## What the task asks
All of the records below should be retyped exactly, with no pictures included.

Document layout detection data:

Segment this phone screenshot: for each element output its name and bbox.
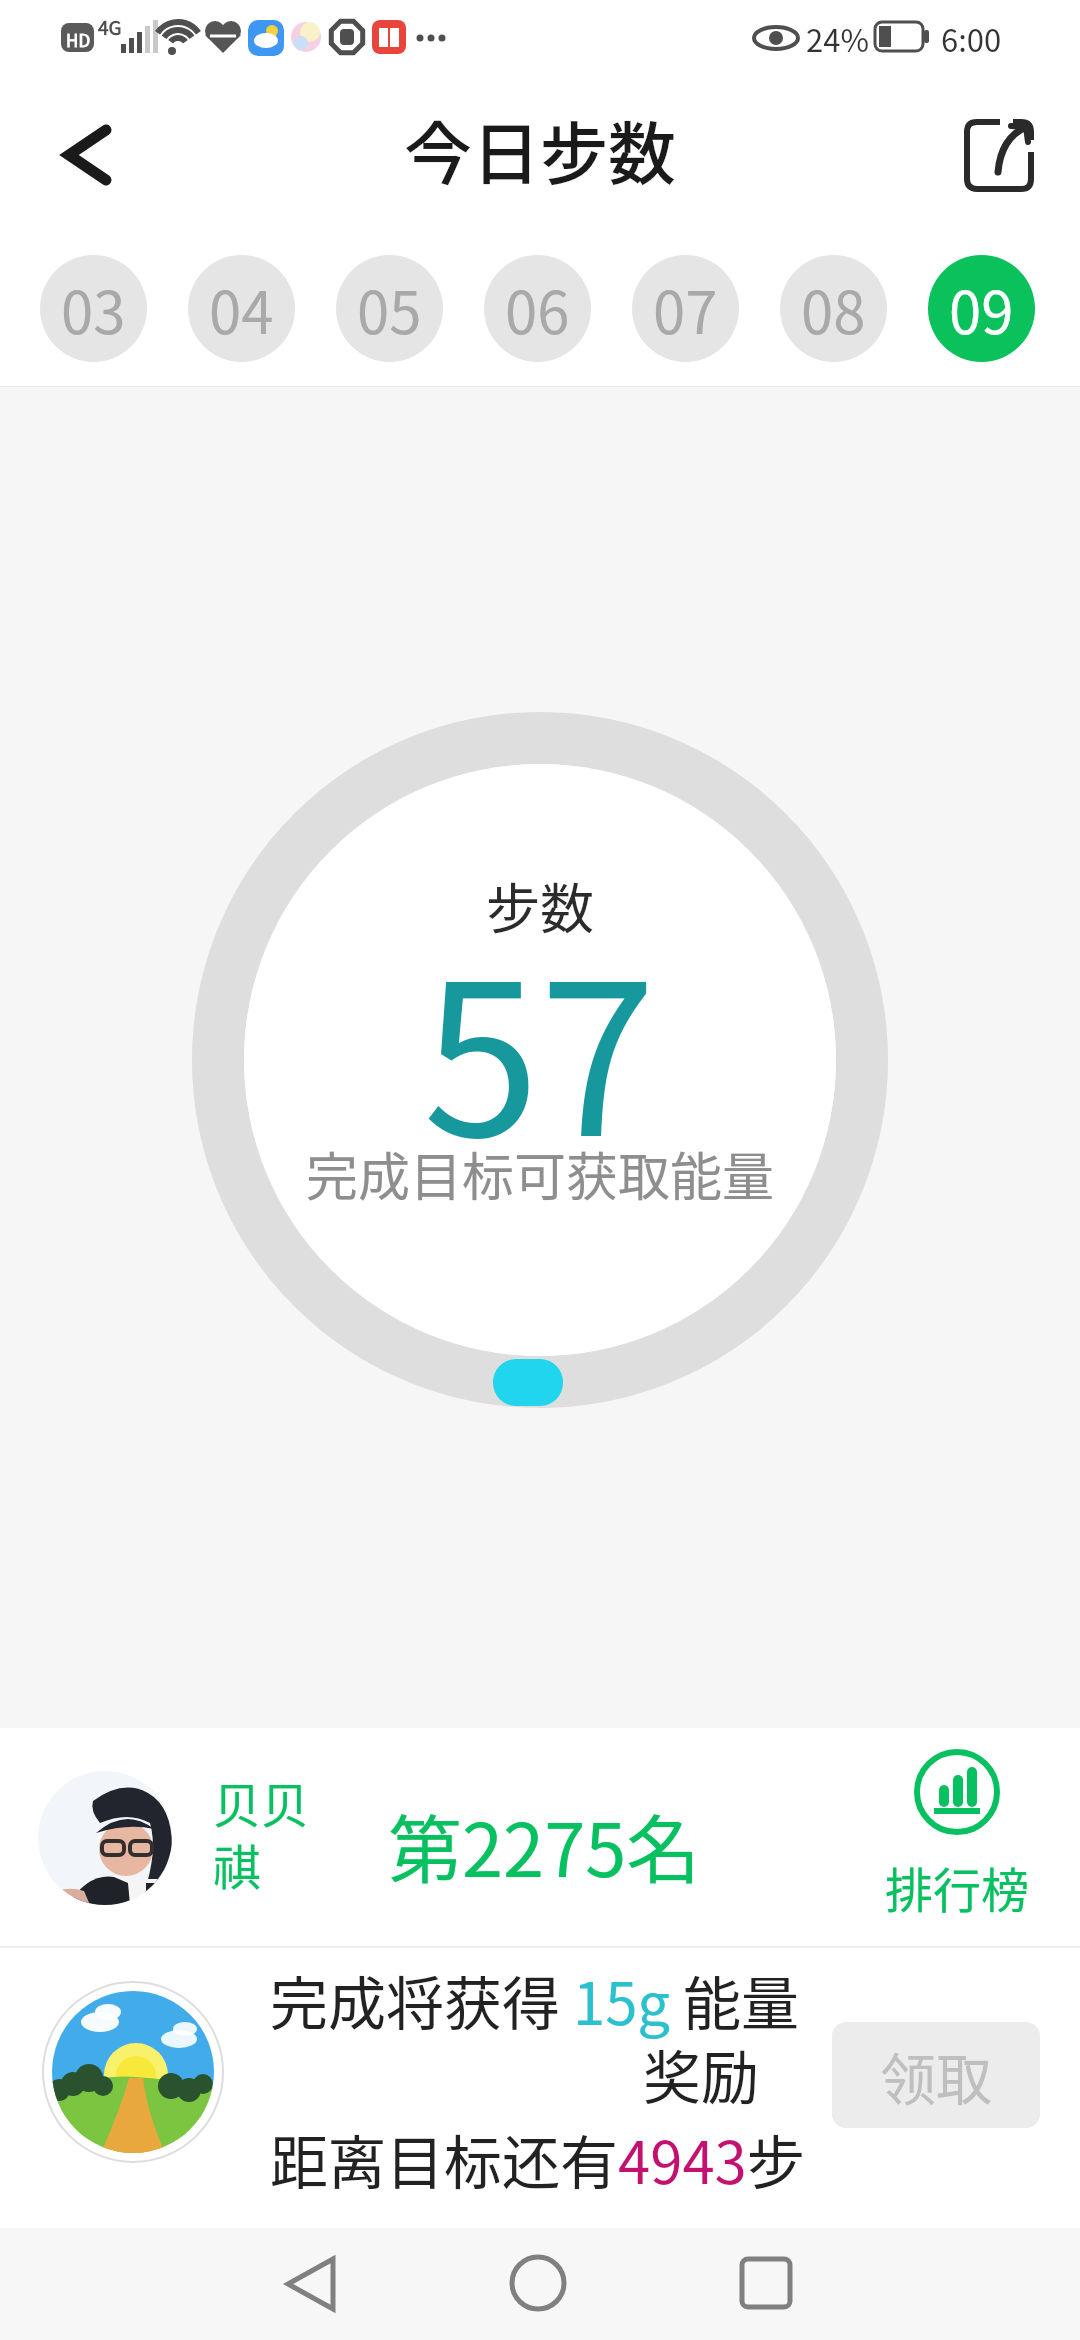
button[interactable] (498, 2254, 578, 2314)
staticText: 步数 (486, 866, 594, 944)
staticText: 奖励 (643, 2032, 760, 2116)
button[interactable]: 排行榜 (870, 1738, 1050, 1938)
staticText: 贝贝 (213, 1767, 310, 1837)
staticText: HD (66, 27, 91, 52)
button[interactable] (270, 2254, 350, 2314)
button[interactable]: 贝贝 (0, 1728, 1080, 1946)
staticText: 6:00 (941, 16, 1002, 61)
staticText: 排行榜 (885, 1852, 1030, 1922)
staticText: 完成目标可获取能量 (306, 1136, 775, 1211)
staticText: 06 (505, 267, 570, 351)
staticText: 05 (357, 267, 422, 351)
button[interactable]: 08 (780, 255, 887, 362)
staticText: 03 (61, 267, 126, 351)
button[interactable]: 09 (928, 255, 1035, 362)
staticText: 04 (209, 267, 274, 351)
staticText: 距离目标还有4943步 (270, 2117, 805, 2201)
button[interactable]: 03 (40, 255, 147, 362)
staticText: 57 (423, 892, 657, 1196)
button[interactable] (50, 125, 110, 185)
button[interactable] (726, 2254, 806, 2314)
button[interactable]: 04 (188, 255, 295, 362)
button[interactable] (960, 120, 1032, 192)
button[interactable]: 05 (336, 255, 443, 362)
staticText: 祺 (213, 1829, 262, 1899)
staticText: 08 (801, 267, 866, 351)
button[interactable]: 领取 (832, 2022, 1040, 2128)
staticText: 领取 (880, 2035, 992, 2116)
staticText: 24% (806, 16, 869, 61)
staticText: 第2275名 (388, 1791, 701, 1898)
staticText: 09 (949, 267, 1014, 351)
staticText: 4G (98, 13, 122, 41)
staticText: 07 (653, 267, 718, 351)
button[interactable]: 06 (484, 255, 591, 362)
staticText: 完成将获得 15g 能量 (270, 1958, 800, 2042)
button[interactable]: 07 (632, 255, 739, 362)
staticText: 今日步数 (404, 100, 677, 198)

## Written answer
Segment this phone screenshot: for each element output its name and bbox.
button[interactable] (498, 2254, 578, 2314)
staticText: 步数 (486, 866, 594, 944)
staticText: 奖励 (643, 2032, 760, 2116)
button[interactable]: 排行榜 (870, 1738, 1050, 1938)
staticText: 贝贝 (213, 1767, 310, 1837)
staticText: HD (66, 27, 91, 52)
button[interactable] (270, 2254, 350, 2314)
button[interactable]: 贝贝 (0, 1728, 1080, 1946)
staticText: 6:00 (941, 16, 1002, 61)
staticText: 排行榜 (885, 1852, 1030, 1922)
staticText: 完成目标可获取能量 (306, 1136, 775, 1211)
staticText: 06 (505, 267, 570, 351)
staticText: 05 (357, 267, 422, 351)
button[interactable]: 08 (780, 255, 887, 362)
staticText: 03 (61, 267, 126, 351)
button[interactable]: 09 (928, 255, 1035, 362)
staticText: 04 (209, 267, 274, 351)
staticText: 距离目标还有4943步 (270, 2117, 805, 2201)
button[interactable]: 03 (40, 255, 147, 362)
staticText: 57 (423, 892, 657, 1196)
button[interactable] (50, 125, 110, 185)
button[interactable] (726, 2254, 806, 2314)
button[interactable]: 04 (188, 255, 295, 362)
button[interactable] (960, 120, 1032, 192)
button[interactable]: 05 (336, 255, 443, 362)
staticText: 祺 (213, 1829, 262, 1899)
staticText: 08 (801, 267, 866, 351)
button[interactable]: 领取 (832, 2022, 1040, 2128)
staticText: 领取 (880, 2035, 992, 2116)
staticText: 24% (806, 16, 869, 61)
staticText: 第2275名 (388, 1791, 701, 1898)
staticText: 09 (949, 267, 1014, 351)
staticText: 4G (98, 13, 122, 41)
staticText: 07 (653, 267, 718, 351)
button[interactable]: 06 (484, 255, 591, 362)
staticText: 完成将获得 15g 能量 (270, 1958, 800, 2042)
button[interactable]: 07 (632, 255, 739, 362)
staticText: 今日步数 (404, 100, 677, 198)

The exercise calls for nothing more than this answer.